BLOGS: Keeping Up With Jones Street

Tuesday, November 13, 2012, 3:05 PM

Read Directions Before Using

It sounds like a girl thing but it pays to read the directions first, in this case the North Carolina Constitution.

Our state went red on election day. But don't be confused by the leaderships' team colors; the House of Representatives, the Senate, and the Executive Branch are distinct players when it comes to making state policy. The Governor has different responsibilities and privileges than the Speaker of the House and the President Pro Tempore of the Senate. And the tensions between the branches of government, and chambers of the legislature are designed to provide the checks and balances that protect our democracy.

The powers of the Governor are prescribed by our Constitution: "The Governor shall from time to time give the General Assembly information of the affairs of the State and recommend to their consideration such measures as he shall deem expedient." And, "The Governor shall take care that the laws are faithfully executed."

As are the legislative powers:  "Each house shall be the judge of the qualifications and elections of its own members, shall sit upon its own adjournment from day to day, and shall prepare bills to be enacted into laws."

To sum up, the Governor proposes, the House and Senate enact, the Governor implements. And, the Legislature is the boss of its own self -- or selves.

Friday, November 9, 2012, 11:54 AM

I Wrote That Campaign Contribution For What??

A decade ago a candidate could do as he pleased with his campaign account. In fact, he could convert those funds to personal use under the old law. (Don’t forger to pay your “income” taxes). Herman Cain spent $100,000 from his campaign funds buying copies of his book from his publishing company. Some Texas legislators are reported to have visited the Beverly Hills Wilshire Hotel and taken a Park City, UT ski trip. Enough about those scandals outside of NC; we made some changes in the last decade to make contributors and the public feel better…..

Now a candidate can use campaign funds – the contributions you and your neighbors made – for the following purposes:

• Campaign expenses,
• Expenses that are the result of holding office,
• Donations to nonprofits so long as the candidate’s immediate family is not employed by the organization,
• Contributions to political parties or caucuses,
• Pay penalties for violations of election or campaign finance laws, or contribute to a Legal Defense Fund (maximum of $4,000 per year),
• Contribute to the Escheat Fund in the State Treasurer’s Office (the Escheat Fund deserves its own blog entry),
• Legal contributions to other candidate committees, or
• You can return the funds to the contributors.

My favorite statement about campaign funds is from §163 278.16B.  (c)  “Contributions made to a candidate or candidate campaign committee do not become a part of the personal estate of the individual candidate.”



Tuesday, November 6, 2012, 4:25 PM

Where Are We In Our Electoral History?

By 7:00 tonight those darned political ads will roll off tv.  Your phone calls from “private caller” will quiet.  And, given the polls released as late as yesterday, our nation will hold its collective breath as the swing states determine who will be president for the next four years.

In an interview last weekend on 60 Minutes with my favorite historian, David McCullough, we were reminded by him that mudslinging in presidential campaigns is the norm.

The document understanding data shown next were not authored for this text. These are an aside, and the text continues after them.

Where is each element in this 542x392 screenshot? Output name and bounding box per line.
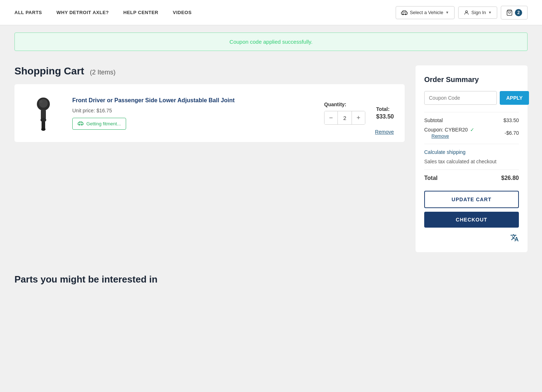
update-cart-button[interactable]: UPDATE CART (424, 191, 519, 208)
cart-item-count: (2 Items) (90, 69, 116, 76)
calculate-shipping-link[interactable]: Calculate shipping (424, 149, 465, 155)
ball-joint-image (27, 93, 60, 133)
total-section: Total: $33.50 (376, 106, 394, 120)
remove-item-link[interactable]: Remove (375, 129, 394, 135)
subtotal-value: $33.50 (503, 117, 519, 123)
nav-all-parts[interactable]: ALL PARTS (14, 10, 42, 15)
nav-help-center[interactable]: HELP CENTER (123, 10, 158, 15)
cart-section: Shopping Cart (2 Items) (14, 65, 405, 142)
item-unit-price: Unit price: $16.75 (72, 108, 313, 113)
parts-section: Parts you might be interested in (0, 267, 542, 292)
quantity-label: Quantity: (324, 102, 346, 107)
coupon-remove-link[interactable]: Remove (431, 133, 474, 139)
cart-count-badge: 2 (515, 9, 522, 16)
chevron-down-icon: ▼ (488, 10, 492, 14)
tax-label: Sales tax calculated at checkout (424, 159, 496, 164)
nav-right: Select a Vehicle ▼ Sign In ▼ 2 (396, 6, 528, 20)
coupon-check-icon: ✓ (470, 127, 474, 133)
cart-title: Shopping Cart (2 Items) (14, 65, 405, 77)
sign-in-label: Sign In (472, 10, 486, 15)
item-name: Front Driver or Passenger Side Lower Adj… (72, 96, 313, 104)
quantity-value: 2 (337, 111, 352, 124)
select-vehicle-label: Select a Vehicle (410, 10, 443, 15)
sign-in-button[interactable]: Sign In ▼ (458, 7, 497, 19)
quantity-decrease-button[interactable]: − (324, 111, 337, 124)
tax-row: Sales tax calculated at checkout (424, 159, 519, 164)
quantity-section: Quantity: − 2 + (324, 102, 365, 125)
parts-section-title: Parts you might be interested in (14, 274, 528, 285)
chevron-down-icon: ▼ (446, 10, 449, 14)
fitment-button[interactable]: Getting fitment... (72, 118, 126, 130)
summary-title: Order Summary (424, 76, 519, 84)
nav-why-detroit[interactable]: WHY DETROIT AXLE? (56, 10, 109, 15)
coupon-row: APPLY (424, 91, 519, 105)
banner-message: Coupon code applied successfully. (229, 39, 313, 45)
svg-point-3 (465, 10, 467, 12)
cart-icon (506, 9, 513, 16)
order-summary: Order Summary APPLY Subtotal $33.50 Coup… (416, 65, 528, 252)
coupon-name-row: Coupon: CYBER20 ✓ (424, 127, 474, 133)
divider (424, 144, 519, 144)
coupon-input[interactable] (424, 91, 497, 105)
coupon-info: Coupon: CYBER20 ✓ Remove (424, 127, 474, 139)
total-summary-label: Total (424, 175, 438, 181)
apply-coupon-button[interactable]: APPLY (500, 91, 529, 105)
total-row: Total $26.80 (424, 175, 519, 181)
fitment-label: Getting fitment... (86, 121, 121, 126)
cart-button[interactable]: 2 (501, 6, 528, 20)
user-icon (464, 10, 469, 16)
svg-point-10 (41, 128, 46, 131)
divider (424, 112, 519, 112)
shipping-row: Calculate shipping (424, 149, 519, 155)
navbar: ALL PARTS WHY DETROIT AXLE? HELP CENTER … (0, 0, 542, 25)
car-fitment-icon (78, 121, 83, 126)
coupon-success-banner: Coupon code applied successfully. (14, 33, 528, 51)
quantity-controls: − 2 + (324, 111, 365, 125)
translate-icon (424, 233, 519, 242)
subtotal-row: Subtotal $33.50 (424, 117, 519, 123)
item-image (25, 95, 61, 131)
nav-links: ALL PARTS WHY DETROIT AXLE? HELP CENTER … (14, 10, 192, 15)
checkout-button[interactable]: CHECKOUT (424, 212, 519, 228)
main-content: Shopping Cart (2 Items) (0, 58, 542, 267)
translate-svg-icon (510, 233, 519, 242)
select-vehicle-button[interactable]: Select a Vehicle ▼ (396, 6, 454, 19)
coupon-applied-row: Coupon: CYBER20 ✓ Remove -$6.70 (424, 127, 519, 139)
car-icon (401, 9, 408, 16)
svg-point-11 (39, 100, 43, 103)
total-value: $33.50 (376, 113, 394, 120)
divider (424, 169, 519, 170)
total-summary-value: $26.80 (501, 175, 519, 181)
coupon-discount-value: -$6.70 (504, 130, 519, 136)
nav-videos[interactable]: VIDEOS (173, 10, 192, 15)
total-label: Total: (376, 106, 390, 112)
coupon-name-label: Coupon: CYBER20 (424, 127, 468, 133)
item-info: Front Driver or Passenger Side Lower Adj… (72, 96, 313, 129)
quantity-increase-button[interactable]: + (352, 111, 365, 124)
cart-item: Front Driver or Passenger Side Lower Adj… (14, 84, 405, 142)
subtotal-label: Subtotal (424, 117, 443, 123)
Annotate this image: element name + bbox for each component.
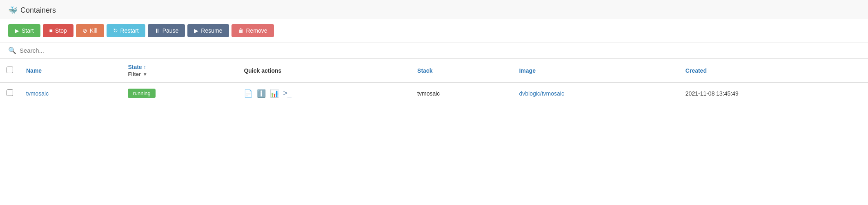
resume-button[interactable]: ▶ Resume xyxy=(187,24,229,37)
kill-button[interactable]: ⊘ Kill xyxy=(76,24,104,37)
row-checkbox-cell xyxy=(0,82,20,104)
containers-icon: 🐳 xyxy=(8,6,17,15)
restart-button[interactable]: ↻ Restart xyxy=(107,24,145,37)
col-header-checkbox xyxy=(0,59,20,82)
container-name-link[interactable]: tvmosaic xyxy=(26,90,49,97)
sort-icon: ↕ xyxy=(144,64,146,70)
created-timestamp: 2021-11-08 13:45:49 xyxy=(685,90,739,97)
row-image-cell: dvblogic/tvmosaic xyxy=(512,82,679,104)
table-row: tvmosaic running 📄 ℹ️ 📊 >_ xyxy=(0,82,868,104)
remove-icon: 🗑 xyxy=(238,27,244,34)
page-title: Containers xyxy=(20,6,56,15)
quick-actions-group: 📄 ℹ️ 📊 >_ xyxy=(244,89,404,98)
inspect-icon[interactable]: ℹ️ xyxy=(257,89,266,98)
restart-icon: ↻ xyxy=(113,27,118,34)
row-created-cell: 2021-11-08 13:45:49 xyxy=(679,82,868,104)
col-header-name[interactable]: Name xyxy=(20,59,121,82)
row-actions-cell: 📄 ℹ️ 📊 >_ xyxy=(237,82,411,104)
containers-table: Name State ↕ Filter ▼ Quick actions xyxy=(0,59,868,104)
stop-icon: ■ xyxy=(49,27,53,34)
page-header: 🐳 Containers xyxy=(0,0,868,19)
start-button[interactable]: ▶ Start xyxy=(8,24,40,37)
pause-icon: ⏸ xyxy=(154,27,160,34)
toolbar: ▶ Start ■ Stop ⊘ Kill ↻ Restart ⏸ Pause … xyxy=(0,19,868,42)
col-header-stack[interactable]: Stack xyxy=(411,59,512,82)
row-name-cell: tvmosaic xyxy=(20,82,121,104)
pause-button[interactable]: ⏸ Pause xyxy=(148,24,185,37)
filter-icon: ▼ xyxy=(142,71,147,77)
logs-icon[interactable]: 📄 xyxy=(244,89,253,98)
stop-button[interactable]: ■ Stop xyxy=(43,24,73,37)
row-state-cell: running xyxy=(121,82,237,104)
col-header-image[interactable]: Image xyxy=(512,59,679,82)
remove-button[interactable]: 🗑 Remove xyxy=(231,24,274,37)
search-icon: 🔍 xyxy=(8,47,16,54)
row-checkbox[interactable] xyxy=(7,89,13,96)
col-header-quick-actions: Quick actions xyxy=(237,59,411,82)
search-bar: 🔍 xyxy=(0,42,868,59)
col-header-state[interactable]: State ↕ Filter ▼ xyxy=(121,59,237,82)
state-badge: running xyxy=(128,89,155,98)
col-header-created[interactable]: Created xyxy=(679,59,868,82)
start-icon: ▶ xyxy=(15,27,19,34)
table-header-row: Name State ↕ Filter ▼ Quick actions xyxy=(0,59,868,82)
console-icon[interactable]: >_ xyxy=(283,89,292,98)
row-stack-cell: tvmosaic xyxy=(411,82,512,104)
containers-table-wrapper: Name State ↕ Filter ▼ Quick actions xyxy=(0,59,868,104)
select-all-checkbox[interactable] xyxy=(7,67,13,73)
resume-icon: ▶ xyxy=(194,27,198,34)
kill-icon: ⊘ xyxy=(82,27,87,34)
search-input[interactable] xyxy=(20,47,860,54)
stats-icon[interactable]: 📊 xyxy=(270,89,279,98)
image-link[interactable]: dvblogic/tvmosaic xyxy=(519,90,564,97)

It always has been.  And it’s been plenty nastier than this.  McCullough points to the presidential fight between Thomas Jefferson and John Adams in 1800 where Jefferson resorted to real mudslinging. “Well, Jefferson was paying a slander specialist, a journalist, to go after Adams, writing that he was mentally unbalanced. He was a hermaphrodite, all these things.”

And when asked to comment on this year’s election McCullough seems unimpressed with the campaigns of either side.  He says, “The shame of it is, the shame of it is they're spending all this unconscionable amount of money. And what is it producing? A not very good show.”  That’s true.  We’re not talking much about the real issues.  And it hasn’t made for good theater.

If you have some time today, and want to put this election in perspective, have a look at the 60 Minutes interview with David McCullough.

Full disclosure: I’m a McCullough groupie.